- [Prompt]
Find the lines below that contain the string "региона". Copy each one.
(Beginning of Records provided)
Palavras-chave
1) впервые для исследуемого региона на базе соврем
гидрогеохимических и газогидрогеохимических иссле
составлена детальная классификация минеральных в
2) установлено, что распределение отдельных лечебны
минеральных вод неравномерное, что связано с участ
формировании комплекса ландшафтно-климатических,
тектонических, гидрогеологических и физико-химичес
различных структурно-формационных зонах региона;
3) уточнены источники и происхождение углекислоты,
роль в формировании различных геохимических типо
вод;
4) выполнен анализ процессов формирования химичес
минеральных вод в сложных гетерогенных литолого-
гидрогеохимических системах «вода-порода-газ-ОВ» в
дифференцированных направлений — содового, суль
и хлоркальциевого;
(End of Records provided)
(Beginning of Records provided)
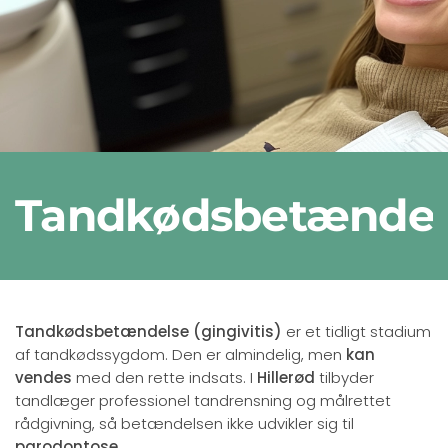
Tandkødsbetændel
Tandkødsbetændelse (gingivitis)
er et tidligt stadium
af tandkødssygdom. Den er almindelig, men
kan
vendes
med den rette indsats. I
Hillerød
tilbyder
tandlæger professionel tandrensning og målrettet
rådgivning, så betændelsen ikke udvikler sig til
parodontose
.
(End of Records provided)
(Beginning of Records provided)
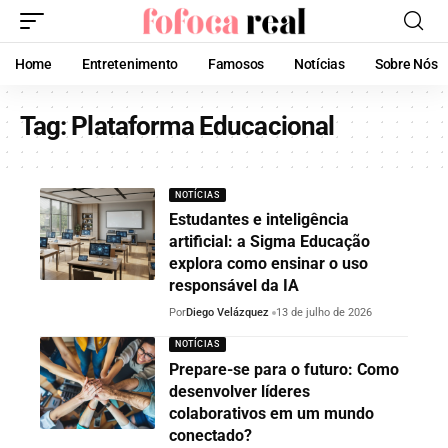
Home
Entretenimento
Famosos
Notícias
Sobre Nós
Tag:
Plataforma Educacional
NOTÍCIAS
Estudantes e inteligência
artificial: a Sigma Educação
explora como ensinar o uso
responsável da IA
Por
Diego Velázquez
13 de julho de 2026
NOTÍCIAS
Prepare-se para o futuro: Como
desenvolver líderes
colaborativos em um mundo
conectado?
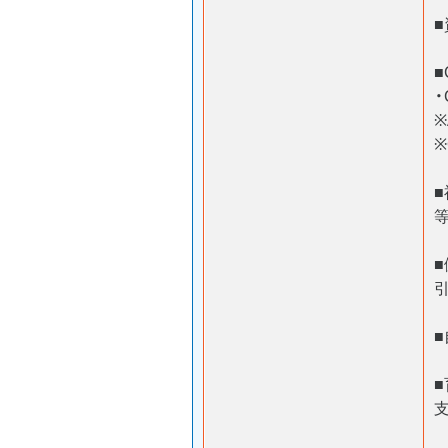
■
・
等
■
(End of Records provided)
- [Reply to the exercise]
1) впервые для исследуемого региона на базе соврем
различных структурно-формационных зонах региона;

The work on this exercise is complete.